International students are not “taking seats away” from domestic UK students, stakeholders have reiterated after various media outlets have led with stories suggesting otherwise.
After pressure from right-wing members of parliaments and calls for resetting the government’s investment in UK higher education, the Financial Times and The Telegraph have run articles with headlines about British students ‘missing out’ on places to international counterparts.
The FT suggested that it is becoming “apparent that the big increase in the share of places offered to international students was starting to affect the chances of British children attending the highest-ranked universities”.
The report highlights proportional changes in the numbers of international students at Russell Group, highlighting that more than a quarter of places at English Russell Group universities went to international students last year, up from 16% between 2012-2017.
However, the use of ratios has been questioned by some, who point to absolute numbers.
Imperial College, which the paper notes has increased its share of international students to over 40% over the past seven years, for example increased the number of UK students in 2021/22 to 10,150 from 8,645 in 2014/15.
Founder and director of Education Insight and sector commentator Janet Ilieva reiterated on LinkedIn that international students “do not displace home students”.
Referring to HESA statistics for the 2021/22 academic year, she noted that international student growth was only at the master’s level, which is “area of weak domestic demand, particularly evident at a time of record low unemployment and a high volume of vacancies in the economy, pushing up the opportunity cost of education for home students”.
The figures show that overall international master’s student numbers rose to 526,645 from 482,895 in 2020/21. This is compared to a decline among domestic students across the UK nations from 280,465 in 2020/21 to 259,850 in the following year.
Speaking recently with The PIE, outgoing chair of BUILA and associate pro vice-chancellor (Global Engagement) at the University of Portsmouth, Bobby Mehta, also highlighted the point.
“From an international student perspective, the growth has been in postgrad. It doesn’t compute, because we are talking about undergraduate students here, we are not talking about postgrad. The major growth in the UK from the last number of years has come from the postgrad area, so it’s not stealing at all,” he said.

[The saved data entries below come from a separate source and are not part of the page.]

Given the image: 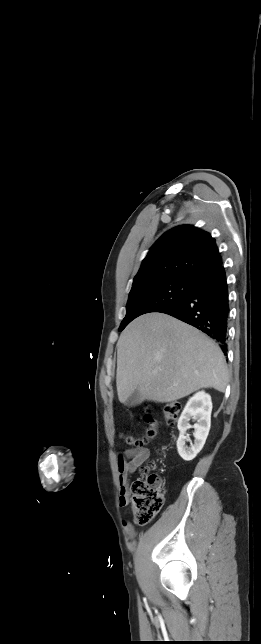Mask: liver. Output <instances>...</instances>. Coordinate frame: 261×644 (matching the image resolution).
Here are the masks:
<instances>
[{
    "mask_svg": "<svg viewBox=\"0 0 261 644\" xmlns=\"http://www.w3.org/2000/svg\"><path fill=\"white\" fill-rule=\"evenodd\" d=\"M228 380L219 346L167 314L139 316L117 342L116 386L121 403L135 390L140 401L159 403L176 401L201 388L224 392Z\"/></svg>",
    "mask_w": 261,
    "mask_h": 644,
    "instance_id": "6515ba94",
    "label": "liver"
}]
</instances>
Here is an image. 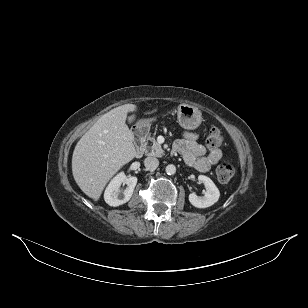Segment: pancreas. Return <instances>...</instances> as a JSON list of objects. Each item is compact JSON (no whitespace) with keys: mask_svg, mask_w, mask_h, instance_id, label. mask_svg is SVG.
Instances as JSON below:
<instances>
[{"mask_svg":"<svg viewBox=\"0 0 308 308\" xmlns=\"http://www.w3.org/2000/svg\"><path fill=\"white\" fill-rule=\"evenodd\" d=\"M149 142L151 143L150 145ZM145 145L147 155L156 157H162L164 155V151L161 145L156 141L155 135H147Z\"/></svg>","mask_w":308,"mask_h":308,"instance_id":"cf45deb5","label":"pancreas"}]
</instances>
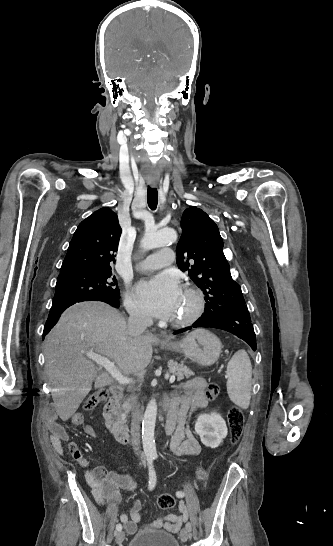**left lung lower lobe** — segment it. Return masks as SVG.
<instances>
[{"instance_id": "0a47b994", "label": "left lung lower lobe", "mask_w": 333, "mask_h": 546, "mask_svg": "<svg viewBox=\"0 0 333 546\" xmlns=\"http://www.w3.org/2000/svg\"><path fill=\"white\" fill-rule=\"evenodd\" d=\"M196 327H211L228 331L243 339L254 351L257 349L254 328L245 304L221 307L218 311L204 312L202 317L191 327L178 330L174 334Z\"/></svg>"}]
</instances>
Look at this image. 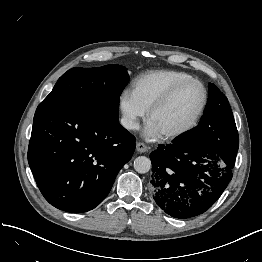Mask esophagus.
<instances>
[{
  "instance_id": "1",
  "label": "esophagus",
  "mask_w": 262,
  "mask_h": 262,
  "mask_svg": "<svg viewBox=\"0 0 262 262\" xmlns=\"http://www.w3.org/2000/svg\"><path fill=\"white\" fill-rule=\"evenodd\" d=\"M136 150L139 153H145L148 150V147L142 142H137L136 143Z\"/></svg>"
}]
</instances>
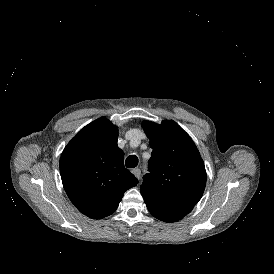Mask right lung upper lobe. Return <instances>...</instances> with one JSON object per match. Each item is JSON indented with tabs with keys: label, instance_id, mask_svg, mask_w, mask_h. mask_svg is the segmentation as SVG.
Listing matches in <instances>:
<instances>
[{
	"label": "right lung upper lobe",
	"instance_id": "cb5924a9",
	"mask_svg": "<svg viewBox=\"0 0 274 274\" xmlns=\"http://www.w3.org/2000/svg\"><path fill=\"white\" fill-rule=\"evenodd\" d=\"M117 138V127L105 117L99 118L68 143L60 158L68 197L80 212L93 219L111 215L125 191L138 183L124 167V153Z\"/></svg>",
	"mask_w": 274,
	"mask_h": 274
}]
</instances>
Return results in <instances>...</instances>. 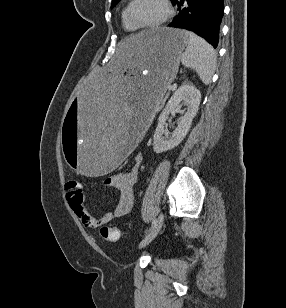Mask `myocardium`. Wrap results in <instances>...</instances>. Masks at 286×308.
<instances>
[{
    "instance_id": "f54148a6",
    "label": "myocardium",
    "mask_w": 286,
    "mask_h": 308,
    "mask_svg": "<svg viewBox=\"0 0 286 308\" xmlns=\"http://www.w3.org/2000/svg\"><path fill=\"white\" fill-rule=\"evenodd\" d=\"M137 2V0H130L128 8H127V18L128 21L136 28V29H156L164 25L168 19L172 15V7L170 5L169 0H161V3L164 7V15L161 19H159L157 22L152 24H139L135 21L133 17V7L134 4Z\"/></svg>"
}]
</instances>
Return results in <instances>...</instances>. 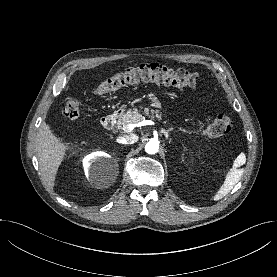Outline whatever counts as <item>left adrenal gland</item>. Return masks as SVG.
I'll use <instances>...</instances> for the list:
<instances>
[{
	"label": "left adrenal gland",
	"instance_id": "obj_1",
	"mask_svg": "<svg viewBox=\"0 0 277 277\" xmlns=\"http://www.w3.org/2000/svg\"><path fill=\"white\" fill-rule=\"evenodd\" d=\"M172 130V128H169L168 130L162 129L161 133H163L166 137V139L169 138V132Z\"/></svg>",
	"mask_w": 277,
	"mask_h": 277
}]
</instances>
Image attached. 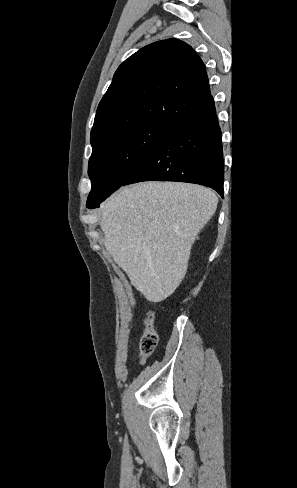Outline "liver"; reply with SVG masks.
<instances>
[{
    "label": "liver",
    "mask_w": 297,
    "mask_h": 488,
    "mask_svg": "<svg viewBox=\"0 0 297 488\" xmlns=\"http://www.w3.org/2000/svg\"><path fill=\"white\" fill-rule=\"evenodd\" d=\"M217 204L215 192L196 184L121 188L102 206L104 245L131 284L148 301L161 302L184 278L196 236Z\"/></svg>",
    "instance_id": "1"
}]
</instances>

“The issue here is about domestic student funding.”
There are fears that headlines such as these will be misleading, especially in terms of the value contributions international students make to university finances, research and the UK as a whole.
“The issue here is about domestic student funding”
Recent research found that international students boosted the UK’s economy by £41.9bn in 2021/22, while it is often pointed out that overseas students expand options for domestic students by propping up some of the 30,000 courses available across the country with their tuition fees.
“Over 90% of the full-time student population studying engineering and technology at the master’s level, also business studies, are from outside the UK,” Ilieva noted. “These courses would not be viable if it were not for international students.”
It comes after some UK universities were accused by UK prime minister Rishi Sunak of offering “rip-off” degrees at the expense of the UK taxpayers.
StudyGroup’s James Pitman described the government’s announcement as “pure politics”, while UUK chief executive Vivienne Stern said a “broad understanding” of value in higher education is need.
“Measures of quality and value should certainly not be based on income data alone,” she said.
There are “ways to fix” the perception that there are not enough seats for domestic students, Mehta continued.
“The government has the levers, but they are not doing anything about that, and that is addressing the domestic fee issue. What they are doing is wrongly conflating it with something that is not related.”